Remarks. Ward et al. (2008) investigated CO1 sequence divergence in Lates from Western Australia, Queensland, Singapore and Myanmar. While the former three populations were shown to be almost identical (0.5% divergence), the Myanmar specimens showed a divergence of 9.5%, sufficient to signify a distinct species ( Page & Hughes 2010; Benziger et al. 2011). The type series of L. uwisara comprises the same specimens analysed by Ward et al. (2008). Interestingly, these authors also found a sample of Lates from French Polynesia to be identical to three of the Myanmar specimens. Lates does not occur naturally in French Polynesia where it has, however, been introduced for aquaculture ( FAO 2011). While it is thus clear from Ward et al. (2008) that L. uwisara has already been used in aquaculture, it also raises a question over its type locality: is it indigenous to Myanmar waters, or might it have been introduced there, too? Data on three further Myanmarese specimens (ZSI FF 125, 177 mm SL, from Pegu [Bago]; ZSI FF 302, 141 mm SL, from Moulmein [Mawlamyaing]; and ZSI FF 410, 263 mm SL, from Akyab [Sittwe]) in the Francis Day collection at the ZSI (collected ca 1880), kindly provided by S. Batuwita (pers. comm.), indicate they are examples of L. uwisara , leading us tentatively to regard the species as being originally from Myanmar. If the species has indeed entered into widespread use in aquaculture, however, it is likely to be recorded from additional localities in the future.

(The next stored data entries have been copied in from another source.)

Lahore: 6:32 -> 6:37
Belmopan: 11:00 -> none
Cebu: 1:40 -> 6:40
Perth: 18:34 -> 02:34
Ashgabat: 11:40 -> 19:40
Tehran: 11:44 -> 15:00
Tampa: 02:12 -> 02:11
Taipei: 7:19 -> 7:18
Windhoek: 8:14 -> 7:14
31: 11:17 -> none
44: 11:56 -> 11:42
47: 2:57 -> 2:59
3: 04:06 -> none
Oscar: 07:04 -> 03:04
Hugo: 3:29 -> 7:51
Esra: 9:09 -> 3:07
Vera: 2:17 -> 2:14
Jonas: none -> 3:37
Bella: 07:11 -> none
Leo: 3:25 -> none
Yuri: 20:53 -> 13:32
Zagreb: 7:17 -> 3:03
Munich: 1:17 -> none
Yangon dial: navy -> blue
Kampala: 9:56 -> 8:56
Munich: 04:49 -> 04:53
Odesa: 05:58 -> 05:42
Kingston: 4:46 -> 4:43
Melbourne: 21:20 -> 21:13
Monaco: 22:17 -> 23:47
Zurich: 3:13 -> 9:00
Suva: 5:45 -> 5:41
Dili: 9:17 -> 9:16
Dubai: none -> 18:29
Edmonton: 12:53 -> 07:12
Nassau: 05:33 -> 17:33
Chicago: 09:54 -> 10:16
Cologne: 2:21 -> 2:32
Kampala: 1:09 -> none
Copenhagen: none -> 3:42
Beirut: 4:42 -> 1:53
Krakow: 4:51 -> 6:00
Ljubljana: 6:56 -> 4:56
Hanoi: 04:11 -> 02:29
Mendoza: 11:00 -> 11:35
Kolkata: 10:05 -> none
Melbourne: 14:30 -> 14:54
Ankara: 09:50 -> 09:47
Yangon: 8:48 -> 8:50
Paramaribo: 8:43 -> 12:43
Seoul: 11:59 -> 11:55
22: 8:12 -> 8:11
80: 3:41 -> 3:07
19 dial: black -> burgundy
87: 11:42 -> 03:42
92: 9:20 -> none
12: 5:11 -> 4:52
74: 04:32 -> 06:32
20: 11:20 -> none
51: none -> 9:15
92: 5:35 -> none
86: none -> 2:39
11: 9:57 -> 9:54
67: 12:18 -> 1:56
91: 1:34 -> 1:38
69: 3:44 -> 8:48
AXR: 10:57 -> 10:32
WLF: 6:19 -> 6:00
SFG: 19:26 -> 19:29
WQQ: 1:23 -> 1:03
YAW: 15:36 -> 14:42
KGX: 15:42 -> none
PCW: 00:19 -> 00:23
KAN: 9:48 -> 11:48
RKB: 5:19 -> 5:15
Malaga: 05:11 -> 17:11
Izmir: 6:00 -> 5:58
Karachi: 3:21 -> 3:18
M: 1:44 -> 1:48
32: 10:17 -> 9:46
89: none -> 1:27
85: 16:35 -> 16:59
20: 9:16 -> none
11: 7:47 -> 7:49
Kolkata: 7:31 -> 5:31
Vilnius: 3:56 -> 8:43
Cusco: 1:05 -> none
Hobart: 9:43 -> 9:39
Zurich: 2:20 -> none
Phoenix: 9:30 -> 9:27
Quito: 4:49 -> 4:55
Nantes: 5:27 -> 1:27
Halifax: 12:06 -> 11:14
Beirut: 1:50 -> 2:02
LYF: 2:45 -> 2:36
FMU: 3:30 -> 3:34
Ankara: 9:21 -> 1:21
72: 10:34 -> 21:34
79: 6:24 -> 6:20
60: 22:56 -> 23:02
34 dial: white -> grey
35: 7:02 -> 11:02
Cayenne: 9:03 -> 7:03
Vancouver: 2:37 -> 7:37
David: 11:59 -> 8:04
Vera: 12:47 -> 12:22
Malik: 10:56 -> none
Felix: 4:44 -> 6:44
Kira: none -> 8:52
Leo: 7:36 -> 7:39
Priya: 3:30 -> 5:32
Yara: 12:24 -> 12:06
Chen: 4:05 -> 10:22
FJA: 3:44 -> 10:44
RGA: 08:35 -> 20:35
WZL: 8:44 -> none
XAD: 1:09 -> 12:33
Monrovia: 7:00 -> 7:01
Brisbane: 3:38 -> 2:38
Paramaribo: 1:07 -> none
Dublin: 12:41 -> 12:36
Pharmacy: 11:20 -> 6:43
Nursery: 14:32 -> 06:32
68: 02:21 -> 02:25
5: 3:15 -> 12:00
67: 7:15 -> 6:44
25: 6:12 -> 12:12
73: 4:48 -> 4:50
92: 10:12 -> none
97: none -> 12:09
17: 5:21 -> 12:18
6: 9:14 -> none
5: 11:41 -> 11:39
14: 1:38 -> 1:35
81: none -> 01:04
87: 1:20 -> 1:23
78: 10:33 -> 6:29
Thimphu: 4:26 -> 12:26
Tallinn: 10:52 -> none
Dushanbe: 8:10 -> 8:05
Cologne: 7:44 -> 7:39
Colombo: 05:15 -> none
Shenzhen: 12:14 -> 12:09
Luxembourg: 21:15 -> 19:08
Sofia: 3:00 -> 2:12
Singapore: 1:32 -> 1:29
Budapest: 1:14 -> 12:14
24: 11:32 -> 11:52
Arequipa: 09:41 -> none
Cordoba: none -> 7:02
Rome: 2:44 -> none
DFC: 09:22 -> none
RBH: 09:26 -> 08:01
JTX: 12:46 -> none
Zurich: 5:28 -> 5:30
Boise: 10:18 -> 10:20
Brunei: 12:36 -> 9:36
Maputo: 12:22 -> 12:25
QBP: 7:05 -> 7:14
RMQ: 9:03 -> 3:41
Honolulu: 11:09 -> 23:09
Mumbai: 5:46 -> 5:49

The specimens in our series of L. uwisara are significantly larger (mean 350 ± s.d. 13 mm SL) than those in the other species ( L. calcarifer , 178 ± 45 mm SL; L. japonicus , 205 ± 39 mm SL; L. lakdiva , 238 ± 18 mm SL). It is possible, therefore, that at least one of the characters in the diagnosis of L. uwisara —viz., eye diameter less than depth of maxilla—is a consequence of allometry, which is particularly striking in the case of fish eyes ( Howland et al. 2004). The number of scale rows between the third dorsal spine and lateral line, however, remains constant within species across the sample examined and, together with the relative lengths of the pelvic, dorsal and anal fin spines, may provide the best means of identifying this species.